- Opening Delimiter -

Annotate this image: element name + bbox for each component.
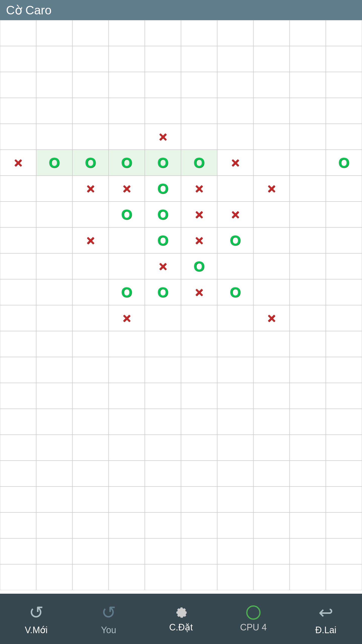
cell[interactable]: O <box>36 150 72 176</box>
cell[interactable] <box>72 564 109 590</box>
cell[interactable] <box>217 383 253 409</box>
cell[interactable] <box>145 331 181 357</box>
cell[interactable] <box>181 564 217 590</box>
cell[interactable] <box>109 124 145 150</box>
cell[interactable] <box>36 409 72 435</box>
cell[interactable] <box>109 46 145 72</box>
cell[interactable]: O <box>109 202 145 227</box>
cell[interactable] <box>290 20 326 46</box>
cell[interactable] <box>109 564 145 590</box>
cell[interactable] <box>181 383 217 409</box>
cell[interactable] <box>290 512 326 538</box>
cell[interactable] <box>181 331 217 357</box>
cell[interactable] <box>326 512 362 538</box>
cell[interactable] <box>109 487 145 512</box>
cell[interactable] <box>253 253 290 279</box>
cell[interactable] <box>36 383 72 409</box>
cell[interactable] <box>145 357 181 383</box>
cell[interactable] <box>72 357 109 383</box>
cell[interactable] <box>36 202 72 227</box>
cell[interactable] <box>0 124 36 150</box>
cell[interactable] <box>326 435 362 461</box>
cell[interactable] <box>253 409 290 435</box>
cell[interactable] <box>290 150 326 176</box>
cell[interactable]: × <box>0 150 36 176</box>
cell[interactable] <box>290 383 326 409</box>
cell[interactable] <box>181 46 217 72</box>
cell[interactable] <box>145 72 181 98</box>
cell[interactable]: × <box>217 150 253 176</box>
cell[interactable]: × <box>253 305 290 331</box>
cell[interactable] <box>72 98 109 124</box>
cell[interactable] <box>36 435 72 461</box>
cell[interactable] <box>72 202 109 227</box>
cell[interactable] <box>217 305 253 331</box>
cell[interactable]: × <box>145 124 181 150</box>
cell[interactable]: O <box>181 253 217 279</box>
cell[interactable] <box>0 202 36 227</box>
cell[interactable] <box>181 512 217 538</box>
cell[interactable] <box>72 124 109 150</box>
cell[interactable] <box>109 512 145 538</box>
cell[interactable] <box>290 176 326 202</box>
cell[interactable] <box>290 98 326 124</box>
cell[interactable] <box>0 357 36 383</box>
cell[interactable] <box>0 331 36 357</box>
cell[interactable] <box>36 487 72 512</box>
cell[interactable] <box>290 305 326 331</box>
cell[interactable] <box>0 46 36 72</box>
cell[interactable] <box>36 98 72 124</box>
cell[interactable] <box>326 46 362 72</box>
cell[interactable] <box>253 124 290 150</box>
cell[interactable] <box>290 487 326 512</box>
cell[interactable]: × <box>217 202 253 227</box>
cell[interactable] <box>145 46 181 72</box>
cell[interactable] <box>36 253 72 279</box>
cell[interactable] <box>217 461 253 487</box>
cell[interactable] <box>109 461 145 487</box>
cell[interactable] <box>253 331 290 357</box>
cell[interactable] <box>36 331 72 357</box>
cell[interactable] <box>0 279 36 305</box>
cell[interactable] <box>326 176 362 202</box>
cell[interactable] <box>290 331 326 357</box>
cell[interactable] <box>326 538 362 564</box>
cell[interactable] <box>217 538 253 564</box>
cell[interactable] <box>109 253 145 279</box>
cell[interactable]: × <box>253 176 290 202</box>
cell[interactable]: × <box>72 176 109 202</box>
cell[interactable] <box>181 124 217 150</box>
cell[interactable] <box>181 461 217 487</box>
undo-button[interactable]: ↩ Đ.Lai <box>301 602 351 635</box>
cell[interactable] <box>36 538 72 564</box>
cell[interactable] <box>217 98 253 124</box>
cell[interactable]: × <box>72 227 109 253</box>
cell[interactable] <box>253 435 290 461</box>
cell[interactable] <box>72 279 109 305</box>
cell[interactable] <box>290 435 326 461</box>
cell[interactable] <box>253 46 290 72</box>
cell[interactable] <box>36 176 72 202</box>
cell[interactable] <box>217 487 253 512</box>
cell[interactable] <box>290 253 326 279</box>
cell[interactable] <box>217 124 253 150</box>
cell[interactable] <box>253 564 290 590</box>
cell[interactable] <box>253 98 290 124</box>
cell[interactable] <box>290 72 326 98</box>
cell[interactable] <box>326 409 362 435</box>
cell[interactable] <box>217 564 253 590</box>
cell[interactable]: O <box>217 227 253 253</box>
cell[interactable] <box>0 538 36 564</box>
cell[interactable]: × <box>109 305 145 331</box>
cell[interactable]: O <box>145 227 181 253</box>
cell[interactable] <box>326 357 362 383</box>
cell[interactable] <box>109 538 145 564</box>
cell[interactable] <box>326 253 362 279</box>
cell[interactable]: O <box>109 279 145 305</box>
cell[interactable] <box>145 564 181 590</box>
cell[interactable] <box>109 357 145 383</box>
cell[interactable] <box>109 98 145 124</box>
cell[interactable] <box>253 461 290 487</box>
cell[interactable] <box>253 538 290 564</box>
cell[interactable] <box>0 72 36 98</box>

- Closing Delimiter -

■ **What you will do**: Reproduce the data above without a single change, please, but without its pictures.

■ **Reply to the exercise**:
Annotate this image: element name + bbox for each component.
cell[interactable]: O <box>36 150 72 176</box>
cell[interactable] <box>72 564 109 590</box>
cell[interactable] <box>217 383 253 409</box>
cell[interactable] <box>145 331 181 357</box>
cell[interactable] <box>181 564 217 590</box>
cell[interactable] <box>109 124 145 150</box>
cell[interactable] <box>36 409 72 435</box>
cell[interactable] <box>109 46 145 72</box>
cell[interactable]: O <box>109 202 145 227</box>
cell[interactable] <box>290 20 326 46</box>
cell[interactable] <box>109 564 145 590</box>
cell[interactable] <box>181 383 217 409</box>
cell[interactable] <box>290 512 326 538</box>
cell[interactable] <box>181 331 217 357</box>
cell[interactable] <box>326 512 362 538</box>
cell[interactable] <box>109 487 145 512</box>
cell[interactable] <box>253 253 290 279</box>
cell[interactable] <box>36 383 72 409</box>
cell[interactable] <box>145 357 181 383</box>
cell[interactable] <box>72 357 109 383</box>
cell[interactable] <box>36 202 72 227</box>
cell[interactable] <box>0 124 36 150</box>
cell[interactable] <box>326 435 362 461</box>
cell[interactable] <box>253 409 290 435</box>
cell[interactable] <box>290 150 326 176</box>
cell[interactable]: × <box>0 150 36 176</box>
cell[interactable] <box>290 383 326 409</box>
cell[interactable] <box>181 46 217 72</box>
cell[interactable] <box>145 72 181 98</box>
cell[interactable]: × <box>217 150 253 176</box>
cell[interactable]: × <box>253 305 290 331</box>
cell[interactable] <box>72 98 109 124</box>
cell[interactable] <box>36 435 72 461</box>
cell[interactable] <box>72 202 109 227</box>
cell[interactable] <box>217 305 253 331</box>
cell[interactable]: × <box>145 124 181 150</box>
cell[interactable]: O <box>181 253 217 279</box>
cell[interactable] <box>0 202 36 227</box>
cell[interactable] <box>181 512 217 538</box>
cell[interactable] <box>72 124 109 150</box>
cell[interactable] <box>109 512 145 538</box>
cell[interactable] <box>290 176 326 202</box>
cell[interactable] <box>290 98 326 124</box>
cell[interactable] <box>0 357 36 383</box>
cell[interactable] <box>0 331 36 357</box>
cell[interactable] <box>36 487 72 512</box>
cell[interactable] <box>290 305 326 331</box>
cell[interactable] <box>0 46 36 72</box>
cell[interactable] <box>36 98 72 124</box>
cell[interactable] <box>326 46 362 72</box>
cell[interactable] <box>253 124 290 150</box>
cell[interactable] <box>290 487 326 512</box>
cell[interactable]: × <box>217 202 253 227</box>
cell[interactable] <box>145 46 181 72</box>
cell[interactable] <box>36 253 72 279</box>
cell[interactable] <box>217 461 253 487</box>
cell[interactable] <box>109 461 145 487</box>
cell[interactable] <box>253 331 290 357</box>
cell[interactable] <box>36 331 72 357</box>
cell[interactable] <box>0 279 36 305</box>
cell[interactable] <box>326 176 362 202</box>
cell[interactable] <box>290 331 326 357</box>
cell[interactable] <box>326 538 362 564</box>
cell[interactable] <box>217 538 253 564</box>
cell[interactable] <box>109 253 145 279</box>
cell[interactable]: × <box>253 176 290 202</box>
cell[interactable]: × <box>72 176 109 202</box>
cell[interactable] <box>181 124 217 150</box>
cell[interactable] <box>181 461 217 487</box>
undo-button[interactable]: ↩ Đ.Lai <box>301 602 351 635</box>
cell[interactable] <box>36 538 72 564</box>
cell[interactable] <box>217 98 253 124</box>
cell[interactable]: × <box>72 227 109 253</box>
cell[interactable] <box>253 435 290 461</box>
cell[interactable] <box>72 279 109 305</box>
cell[interactable] <box>290 435 326 461</box>
cell[interactable] <box>253 46 290 72</box>
cell[interactable] <box>36 176 72 202</box>
cell[interactable] <box>217 487 253 512</box>
cell[interactable] <box>290 253 326 279</box>
cell[interactable] <box>217 124 253 150</box>
cell[interactable] <box>253 564 290 590</box>
cell[interactable] <box>253 98 290 124</box>
cell[interactable] <box>290 72 326 98</box>
cell[interactable] <box>326 409 362 435</box>
cell[interactable] <box>217 564 253 590</box>
cell[interactable]: O <box>217 227 253 253</box>
cell[interactable] <box>0 538 36 564</box>
cell[interactable]: × <box>109 305 145 331</box>
cell[interactable]: O <box>145 227 181 253</box>
cell[interactable] <box>326 357 362 383</box>
cell[interactable] <box>109 538 145 564</box>
cell[interactable] <box>326 253 362 279</box>
cell[interactable]: O <box>109 279 145 305</box>
cell[interactable] <box>145 564 181 590</box>
cell[interactable] <box>109 357 145 383</box>
cell[interactable] <box>109 98 145 124</box>
cell[interactable] <box>253 461 290 487</box>
cell[interactable] <box>253 538 290 564</box>
cell[interactable] <box>0 72 36 98</box>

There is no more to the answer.